→ **TASK TO COMPLETE**
A complete transcription of the material, exact in every line, is what is wanted.

→ **RECORDS FOR THIS TASK**
== Segment start ==
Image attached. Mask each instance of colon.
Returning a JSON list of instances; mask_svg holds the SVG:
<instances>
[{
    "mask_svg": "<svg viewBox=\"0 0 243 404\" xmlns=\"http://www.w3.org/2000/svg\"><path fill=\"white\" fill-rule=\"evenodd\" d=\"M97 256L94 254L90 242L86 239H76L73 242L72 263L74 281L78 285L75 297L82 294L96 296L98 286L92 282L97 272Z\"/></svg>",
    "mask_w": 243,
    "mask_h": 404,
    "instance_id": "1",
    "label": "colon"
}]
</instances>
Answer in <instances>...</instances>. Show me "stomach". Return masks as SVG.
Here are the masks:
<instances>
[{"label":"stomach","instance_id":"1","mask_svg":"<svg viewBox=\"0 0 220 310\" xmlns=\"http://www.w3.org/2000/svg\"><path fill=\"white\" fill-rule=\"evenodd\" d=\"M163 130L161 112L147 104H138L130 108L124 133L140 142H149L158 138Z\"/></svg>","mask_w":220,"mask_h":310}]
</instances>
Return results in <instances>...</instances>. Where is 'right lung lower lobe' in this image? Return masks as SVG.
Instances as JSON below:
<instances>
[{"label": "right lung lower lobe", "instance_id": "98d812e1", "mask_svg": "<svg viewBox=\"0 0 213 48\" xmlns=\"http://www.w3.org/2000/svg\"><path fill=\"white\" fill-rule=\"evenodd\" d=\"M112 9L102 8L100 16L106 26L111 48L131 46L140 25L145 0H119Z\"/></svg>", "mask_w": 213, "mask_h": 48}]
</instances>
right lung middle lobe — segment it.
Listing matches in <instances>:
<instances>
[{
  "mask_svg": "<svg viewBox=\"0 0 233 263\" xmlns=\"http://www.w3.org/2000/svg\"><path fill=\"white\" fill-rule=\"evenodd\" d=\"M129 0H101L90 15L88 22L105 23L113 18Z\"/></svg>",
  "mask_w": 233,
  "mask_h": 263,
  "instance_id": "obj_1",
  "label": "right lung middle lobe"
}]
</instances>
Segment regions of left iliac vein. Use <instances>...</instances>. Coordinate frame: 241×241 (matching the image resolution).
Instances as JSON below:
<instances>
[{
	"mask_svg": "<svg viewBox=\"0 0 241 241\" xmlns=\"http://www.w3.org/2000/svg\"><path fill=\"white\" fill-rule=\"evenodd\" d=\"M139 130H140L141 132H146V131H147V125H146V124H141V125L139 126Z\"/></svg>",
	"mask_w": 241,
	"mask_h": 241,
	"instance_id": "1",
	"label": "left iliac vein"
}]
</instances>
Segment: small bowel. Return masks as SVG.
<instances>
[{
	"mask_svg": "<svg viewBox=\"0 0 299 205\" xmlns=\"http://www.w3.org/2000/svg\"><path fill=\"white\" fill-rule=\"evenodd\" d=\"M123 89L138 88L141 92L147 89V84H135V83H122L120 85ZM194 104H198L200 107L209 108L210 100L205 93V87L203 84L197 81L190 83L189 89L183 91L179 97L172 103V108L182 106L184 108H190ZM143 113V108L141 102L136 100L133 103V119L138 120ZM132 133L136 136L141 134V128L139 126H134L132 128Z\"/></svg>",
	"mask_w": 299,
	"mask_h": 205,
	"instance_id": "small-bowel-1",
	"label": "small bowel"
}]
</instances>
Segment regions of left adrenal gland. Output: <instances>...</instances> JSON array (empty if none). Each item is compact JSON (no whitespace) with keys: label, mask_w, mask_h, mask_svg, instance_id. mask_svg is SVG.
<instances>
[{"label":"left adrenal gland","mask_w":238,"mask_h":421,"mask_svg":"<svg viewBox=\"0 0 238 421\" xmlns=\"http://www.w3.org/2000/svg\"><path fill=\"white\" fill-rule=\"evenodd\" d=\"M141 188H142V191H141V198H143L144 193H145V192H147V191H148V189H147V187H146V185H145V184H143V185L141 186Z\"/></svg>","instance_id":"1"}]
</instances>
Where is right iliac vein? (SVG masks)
== Segment end ==
→ **EXPECTED ANSWER**
Image attached. Mask each instance of colon.
Returning a JSON list of instances; mask_svg holds the SVG:
<instances>
[{
    "mask_svg": "<svg viewBox=\"0 0 243 404\" xmlns=\"http://www.w3.org/2000/svg\"><path fill=\"white\" fill-rule=\"evenodd\" d=\"M97 256L94 254L90 242L86 239H76L73 242L72 263L74 281L78 285L75 297L82 294L96 296L98 286L92 282L97 272Z\"/></svg>",
    "mask_w": 243,
    "mask_h": 404,
    "instance_id": "1",
    "label": "colon"
}]
</instances>
Answer in <instances>...</instances>. Show me "stomach". Return masks as SVG.
Here are the masks:
<instances>
[{"label":"stomach","instance_id":"1","mask_svg":"<svg viewBox=\"0 0 220 310\" xmlns=\"http://www.w3.org/2000/svg\"><path fill=\"white\" fill-rule=\"evenodd\" d=\"M163 130L161 112L147 104H138L130 108L124 133L140 142H149L158 138Z\"/></svg>","mask_w":220,"mask_h":310}]
</instances>
Return results in <instances>...</instances>. Where is 'right lung lower lobe' in this image? Return masks as SVG.
Instances as JSON below:
<instances>
[{"label": "right lung lower lobe", "instance_id": "98d812e1", "mask_svg": "<svg viewBox=\"0 0 213 48\" xmlns=\"http://www.w3.org/2000/svg\"><path fill=\"white\" fill-rule=\"evenodd\" d=\"M112 9L102 8L100 16L106 26L111 48L131 46L140 25L145 0H119Z\"/></svg>", "mask_w": 213, "mask_h": 48}]
</instances>
right lung middle lobe — segment it.
Listing matches in <instances>:
<instances>
[{
  "mask_svg": "<svg viewBox=\"0 0 233 263\" xmlns=\"http://www.w3.org/2000/svg\"><path fill=\"white\" fill-rule=\"evenodd\" d=\"M129 0H101L90 15L88 22L105 23L113 18Z\"/></svg>",
  "mask_w": 233,
  "mask_h": 263,
  "instance_id": "obj_1",
  "label": "right lung middle lobe"
}]
</instances>
Segment regions of left iliac vein. Use <instances>...</instances>. Coordinate frame: 241×241 (matching the image resolution).
Instances as JSON below:
<instances>
[{
	"mask_svg": "<svg viewBox=\"0 0 241 241\" xmlns=\"http://www.w3.org/2000/svg\"><path fill=\"white\" fill-rule=\"evenodd\" d=\"M139 130H140L141 132H146V131H147V125H146V124H141V125L139 126Z\"/></svg>",
	"mask_w": 241,
	"mask_h": 241,
	"instance_id": "1",
	"label": "left iliac vein"
}]
</instances>
Segment: small bowel. Return masks as SVG.
<instances>
[{
	"mask_svg": "<svg viewBox=\"0 0 299 205\" xmlns=\"http://www.w3.org/2000/svg\"><path fill=\"white\" fill-rule=\"evenodd\" d=\"M123 89L138 88L141 92L147 89V84H135V83H122L120 85ZM194 104H198L200 107L209 108L210 100L205 93V87L203 84L197 81L190 83L189 89L183 91L179 97L172 103V108L182 106L184 108H190ZM143 113V108L141 102L136 100L133 103V119L138 120ZM132 133L136 136L141 134V128L139 126H134L132 128Z\"/></svg>",
	"mask_w": 299,
	"mask_h": 205,
	"instance_id": "small-bowel-1",
	"label": "small bowel"
}]
</instances>
Segment regions of left adrenal gland. Output: <instances>...</instances> JSON array (empty if none). Each item is compact JSON (no whitespace) with keys: label, mask_w, mask_h, mask_svg, instance_id. mask_svg is SVG.
<instances>
[{"label":"left adrenal gland","mask_w":238,"mask_h":421,"mask_svg":"<svg viewBox=\"0 0 238 421\" xmlns=\"http://www.w3.org/2000/svg\"><path fill=\"white\" fill-rule=\"evenodd\" d=\"M141 188H142V191H141V198H143L144 193H145V192H147V191H148V189H147V187H146V185H145V184H143V185L141 186Z\"/></svg>","instance_id":"1"}]
</instances>
Where is right iliac vein? (SVG masks)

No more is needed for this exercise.